The internal pipeline is:
SandboxConfig --> ContainerConfig --> oci_spec::runtime::Spec --> config.json
SandboxConfig is synwire's user-facing configuration type (security presets,
filesystem paths, resource limits). ContainerConfig is the platform-specific
intermediate representation. The build_oci_spec function in the Linux
namespace module transforms ContainerConfig into a typed Spec via the
oci-spec builders, which is then serialised to JSON in the bundle directory.
PTY and expect integration
Many CLI tools that agents need to drive require interactive input: terraform apply asks for confirmation, ssh prompts for host key verification, gpg
requests a passphrase. Piping "yes" to stdin is fragile and tool-specific.
A pseudo-terminal (PTY) with pattern-matching automation is the robust
solution.
The OCI runtime spec supports a terminal: true flag that tells the runtime
to allocate a PTY inside the container.
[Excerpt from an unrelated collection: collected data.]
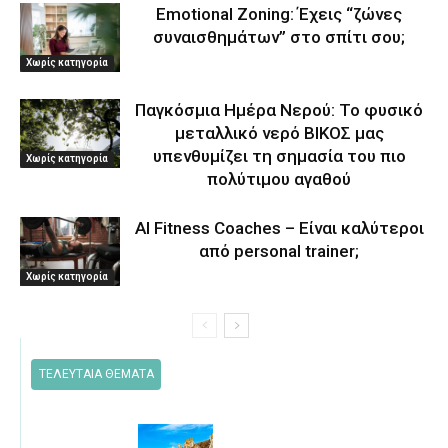
Emotional Zoning: Έχεις “ζώνες
συναισθημάτων” στο σπίτι σου;
Χωρίς κατηγορία
Παγκόσμια Ημέρα Νερού: Το φυσικό
μεταλλικό νερό ΒΙΚΟΣ μας
υπενθυμίζει τη σημασία του πιο
Χωρίς κατηγορία
πολύτιμου αγαθού
AI Fitness Coaches – Είναι καλύτεροι
από personal trainer;
Χωρίς κατηγορία
ΤΕΛΕΥΤΑΙΑ ΘΕΜΑΤΑ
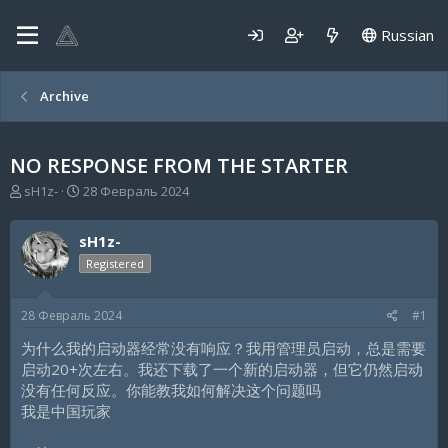
Russian
Archive
NO RESPONSE FROM THE STARTER
А
Д
sH1z-
28 Февраль 2024
в
а
т
т
sH1z-
о
а
р
н
Registered
т
а
е
ч
28 Февраль 2024
#1
м
а
ы
л
为什么我的启动器经常没有响应？我用管理员启动，总是需要
а
启动20+次左右。我还下载了一个新的启动器，但它仍然启动
没有任何反应。你能教我如何解决这个问题吗
我是中国玩家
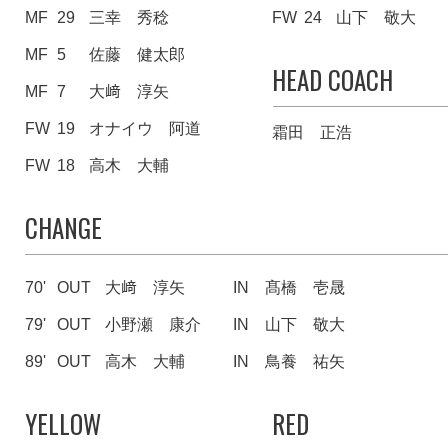
MF
29
三幸 秀稔
FW
24
山下 敬大
MF
5
佐藤 健太郎
HEAD COACH
MF
7
大﨑 淳矢
FW
19
オナイウ 阿道
霜田 正浩
FW
18
高木 大輔
CHANGE
70'
OUT
大﨑 淳矢
IN
髙橋 壱晟
79'
OUT
小野瀬 康介
IN
山下 敬大
89'
OUT
高木 大輔
IN
鳥養 祐矢
YELLOW
RED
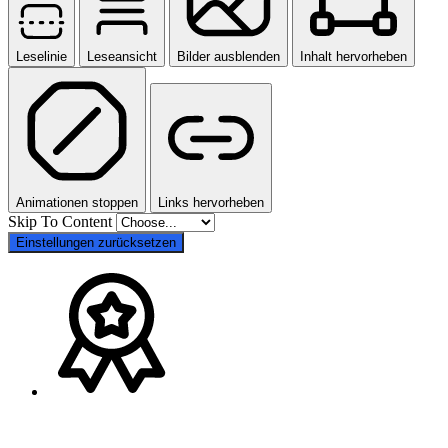
Leselinie
Leseansicht
Bilder ausblenden
Inhalt hervorheben
Animationen stoppen
Links hervorheben
Skip To Content
Einstellungen zurücksetzen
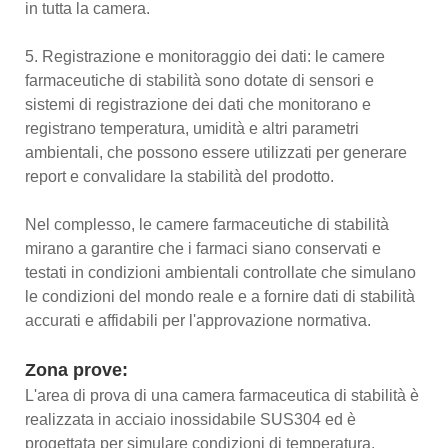
in tutta la camera.
5. Registrazione e monitoraggio dei dati: le camere
farmaceutiche di stabilità sono dotate di sensori e
sistemi di registrazione dei dati che monitorano e
registrano temperatura, umidità e altri parametri
ambientali, che possono essere utilizzati per generare
report e convalidare la stabilità del prodotto.
Nel complesso, le camere farmaceutiche di stabilità
mirano a garantire che i farmaci siano conservati e
testati in condizioni ambientali controllate che simulano
le condizioni del mondo reale e a fornire dati di stabilità
accurati e affidabili per l'approvazione normativa.
Zona prove:
L'area di prova di una camera farmaceutica di stabilità è
realizzata in acciaio inossidabile SUS304 ed è
progettata per simulare condizioni di temperatura,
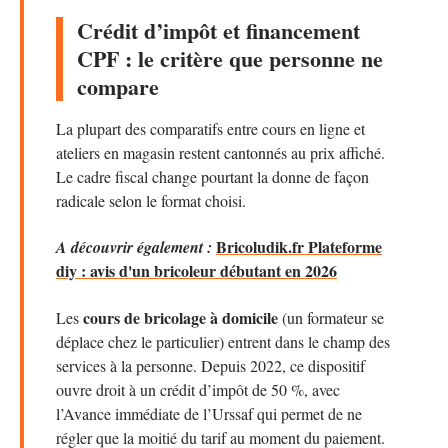
Crédit d’impôt et financement
CPF : le critère que personne ne
compare
La plupart des comparatifs entre cours en ligne et
ateliers en magasin restent cantonnés au prix affiché.
Le cadre fiscal change pourtant la donne de façon
radicale selon le format choisi.
Bricoludik.fr Plateforme
A découvrir également :
diy : avis d'un bricoleur débutant en 2026
cours de bricolage à domicile
Les
(un formateur se
déplace chez le particulier) entrent dans le champ des
services à la personne. Depuis 2022, ce dispositif
ouvre droit à un crédit d’impôt de 50 %, avec
l’Avance immédiate de l’Urssaf qui permet de ne
régler que la moitié du tarif au moment du paiement.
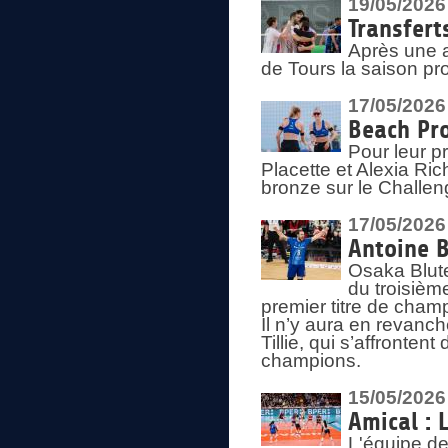
19/05/2026
Transfert
Après une a
de Tours la saison pr
17/05/2026
Beach Pro
Pour leur p
Placette et Alexia Ri
bronze sur le Challe
17/05/2026
Antoine B
Osaka Blut
du troisièm
premier titre de champ
Il n’y aura en revanc
Tillie, qui s’affronte
champions.
15/05/2026
Amical : 
L'équipe de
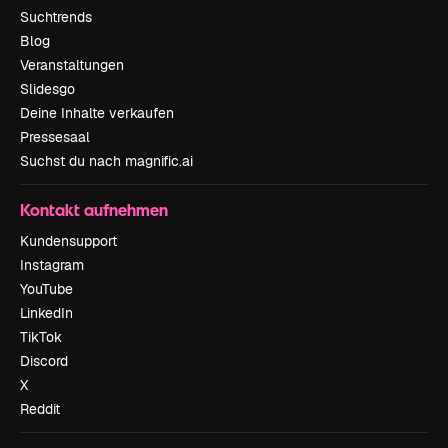
Suchtrends
Blog
Veranstaltungen
Slidesgo
Deine Inhalte verkaufen
Pressesaal
Suchst du nach magnific.ai
Kontakt aufnehmen
Kundensupport
Instagram
YouTube
LinkedIn
TikTok
Discord
X
Reddit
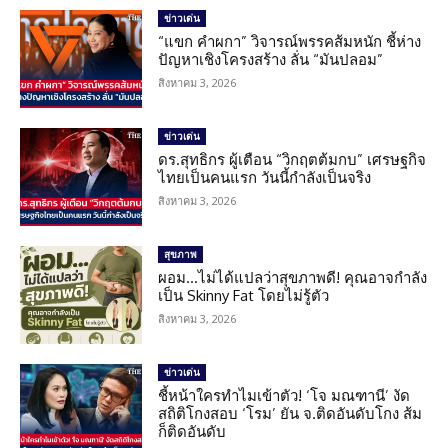
ข่าวเด่น
“แขก คำผกา” วิจารณ์พรรคส้มหนัก ชี้ห่าง
ปัญหาเชิงโครงสร้าง ลั่น “มันปลอม”
สิงหาคม 3, 2026
ข่าวเด่น
ดร.สุทธิกร ผู้เตือน “วิกฤตต้มกบ” เศรษฐกิจ
ไทยเป็นคนแรก วันนี้กำลังเป็นจริง
สิงหาคม 3, 2026
สุขภาพ
ผอม…ไม่ได้แปลว่าสุขภาพดี! คุณอาจกำลัง
เป็น Skinny Fat โดยไม่รู้ตัว
สิงหาคม 3, 2026
ข่าวเด่น
ชี้หน้าใครทำไมเข้าตัว! ‘โจ มณฑานี’ งัด
สถิติโกงสอบ ‘โรม’ ยัน จ.ติดอันดับโกง ส้ม
ก็ติดอันดับ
The runtime delivers the PTY
controller file descriptor to the caller via a Unix domain socket (the
--console-socket mechanism), using SCM_RIGHTS ancillary data to pass the
fd across process boundaries.
Synwire wraps the received fd in an expectrl session, which
provides goexpect-equivalent pattern matching: wait for a regex, send a
response, set timeouts. This works cross-platform --- expectrl handles the
differences between Linux and macOS PTY allocation internally.
The file-descriptor handoff is the key design choice. Rather than running
docker exec -it (which requires a running container and a daemon), the
--console-socket mechanism gives synwire direct ownership of the PTY
controller fd immediately after container creation. There is no intermediary
process, no daemon RPC, and no risk of the PTY being torn down by a
container lifecycle event.
Comparison
| Docker (Linux) | runc (synwire) | gVisor (synwire) | macOS Seatbelt | Apple Container | Docker Desktop (macOS) | Podman (macOS) | Colima (macOS) | |
|---|---|---|---|---|---|---|---|---|
| Requires daemon | Yes | No | No | No | No | Yes (VM) | Yes (VM) | Yes (VM) |
| Requires root | Yes* | No | No | No | No | No | No | No |
| Startup latency | 1--5s | ~50ms | ~200ms | ~10ms | ~100ms | ~500ms | ~500ms | ~500ms |
| Kernel isolation | Namespaces | Namespaces | User-space kernel | Policy enforcement | VM (Virtualization.framework) | VM + namespaces | VM + namespaces | VM + namespaces |
| PTY support | docker exec -it | --console-socket | --console-socket | Native | Native | docker exec -it | podman exec -it | docker exec -it |
| Syscall filtering | Seccomp | Seccomp | Sentry kernel | SBPL | Full Linux kernel | Seccomp | Seccomp | Seccomp |
| Resource limits | cgroups | cgroups v2 | cgroups v2 | None | VM-level | cgroups v2 (in VM) | cgroups v2 (in VM) | cgroups v2 (in VM) |
| macOS requirement | N/A | N/A | N/A | Any macOS | macOS 26+, Apple Silicon | Any macOS | Any macOS | Any macOS |
* Rootless Docker exists but introduces significant complexity; see Why not Docker? above.